Investors are taking note as the Chinese economic miracle is cooling off. What is happening and how should it affect investments? The Great Recession certainly hurt China as well as the rest of the world. Slowing demand for consumer goods produced in China and demand for Western produced goods in China are part of the picture. What we think has been overlooked is the competence needed of national leadership and the structure of that leadership in China. When looking for good investments and safe investments sound management/leadership is essential. That is lacking because of the China leadership and the Peter Principle!
The Peter Principle
Forbes wrote an article about what the Peter Principle means today.
You may think you’ve heard the Peter Principle before-something to the effect that, “In a hierarchy, every employee tends to rise to his level of incompetence.”
But the Peter Principle was more than an alarmingly nasty motto. It was an alarmingly nasty book-and a funny one at that, illustrating the efforts of many managers to seem productive when in fact they’re in over their heads.
Published nearly a half-century ago, the book is now a refreshing tonic for all the feel-good, impossibly Pollyannaish management wisdom being passed around.

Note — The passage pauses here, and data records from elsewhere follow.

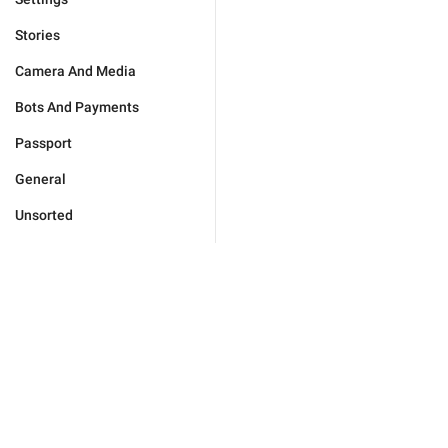
Stories
Camera And Media
Bots And Payments
Passport
General
Unsorted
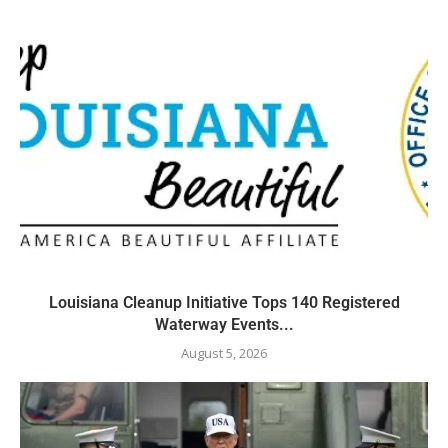
Louisiana Cleanup Initiative Tops 140 Registered
Waterway Events...
August 5, 2026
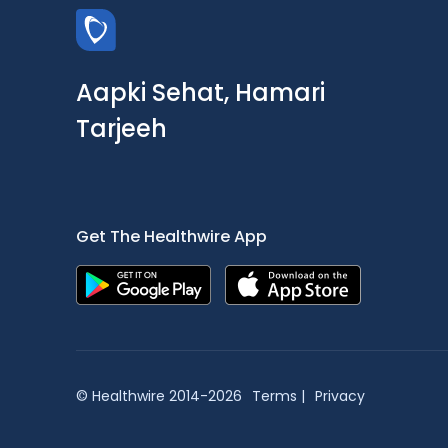
Aapki Sehat, Hamari
Tarjeeh
Get The Healthwire App
© Healthwire 2014-2026
Terms |
Privacy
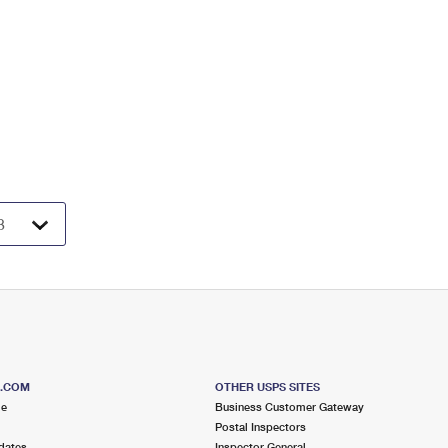
S.COM
OTHER USPS SITES
me
Business Customer Gateway
Postal Inspectors
dates
Inspector General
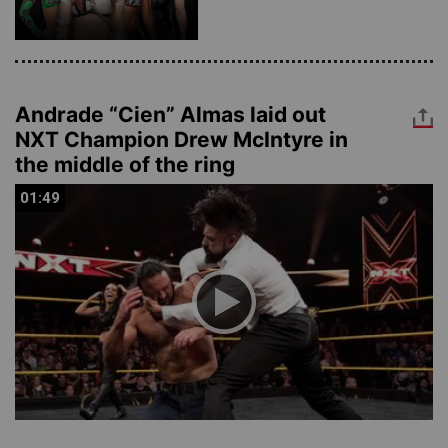
Andrade “Cien” Almas laid out
NXT Champion Drew McIntyre in
the middle of the ring
01:49
01:49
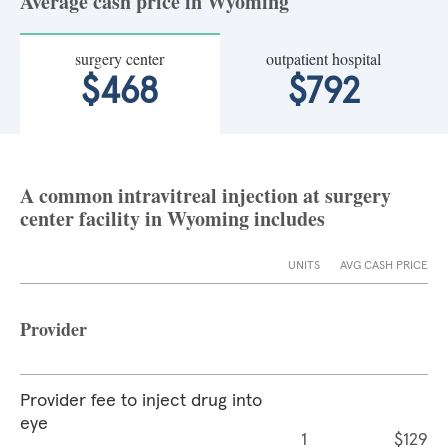
Average cash price in Wyoming
surgery center
outpatient hospital
$468
$792
A common intravitreal injection at surgery
center facility in Wyoming includes
UNITS
AVG CASH PRICE
Provider
Provider fee to inject drug into
eye
1
$129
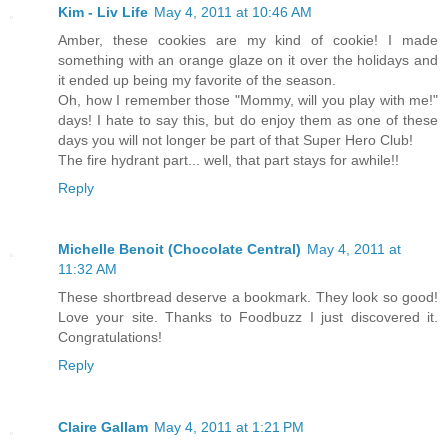
Kim - Liv Life
May 4, 2011 at 10:46 AM
Amber, these cookies are my kind of cookie! I made
something with an orange glaze on it over the holidays and
it ended up being my favorite of the season.
Oh, how I remember those "Mommy, will you play with me!"
days! I hate to say this, but do enjoy them as one of these
days you will not longer be part of that Super Hero Club!
The fire hydrant part... well, that part stays for awhile!!
Reply
Michelle Benoit (Chocolate Central)
May 4, 2011 at
11:32 AM
These shortbread deserve a bookmark. They look so good!
Love your site. Thanks to Foodbuzz I just discovered it.
Congratulations!
Reply
Claire Gallam
May 4, 2011 at 1:21 PM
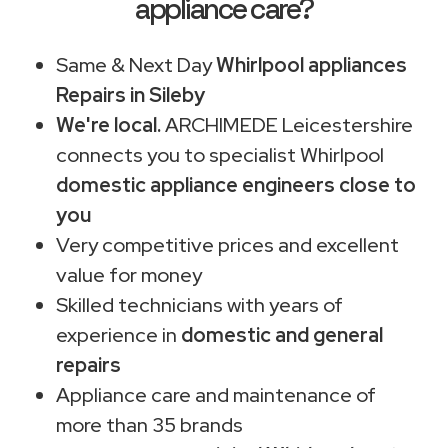
appliance care?
Same & Next Day
Whirlpool appliances
Repairs in Sileby
We're local.
ARCHIMEDE Leicestershire
connects you to specialist Whirlpool
domestic appliance engineers close to
you
Very competitive prices and excellent
value for money
Skilled technicians with years of
experience in
domestic and general
repairs
Appliance care and maintenance of
more than 35 brands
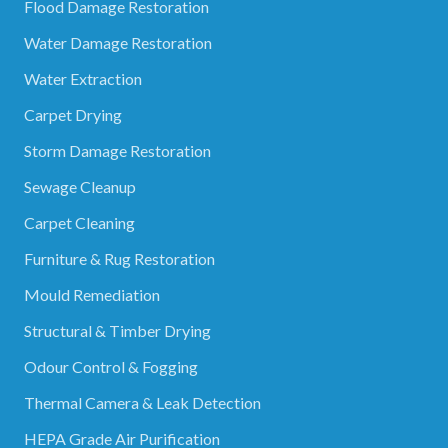
Flood Damage Restoration
Water Damage Restoration
Water Extraction
Carpet Drying
Storm Damage Restoration
Sewage Cleanup
Carpet Cleaning
Furniture & Rug Restoration
Mould Remediation
Structural & Timber Drying
Odour Control & Fogging
Thermal Camera & Leak Detection
HEPA Grade Air Purification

To a certain degree the inevitable outcome of anyone’s career can be the fulfillment of the Peter Principle. You do well and get promoted until you are in over your head. This applies to national leaders and leadership models as well.
Order versus Disorder and Managed Economies
It is true that primitive economies grow more rapidly if managed from the top. But there comes a time when top down management does not work. Economies that move from top down control to a consumer driven model are able to evolve to a higher level. Japan made the transition around 1970 and South Korea got there around 1990. China is at that point and it remains to be seen if China will be able to make the switch or if the Peter Principle will take effect and further stagnate Chinese economic growth. Philly.com understands this and writes about how the Chinese leadership cannot control things.
The perceptions about Chinese omniscience were created by years of upbeat economic numbers. More recently, the Chinese data indicated the economy was slowing. But now, people are unsure by how much.
Why the change in attitude toward Chinese data? The belief that the numbers were accurate and not managed has been called into question. Actually, as we all probably recognized for a long time but were unwilling to admit, the figures were always managed, at least to some extent, for political purposes. When reality and image diverged significantly, the truth emerged.
The article goes on to say that crude counter-productive interventions have hurt instead of helped and that government planners are less efficient than the market. This is the Peter Principle in full force. What worked in a more primitive economy will not work if China wishes to move on to the world stage in a bigger role. China leadership is fulfilling the Peter Principle and will take its economy down with it.
Going by What Has Worked Before
Many leaders get to the top by mimicking the success of others. They do what has always worked. Top down “managed capitalism” certainly worked to bring China to the level of being the second largest economy in the world. But, China leadership and the Peter Principle have come to bear. The people in charge in China need to loosen control of their economy and their society. That is not their mindset and it is why these people fulfill the Peter Principle. Investors beware.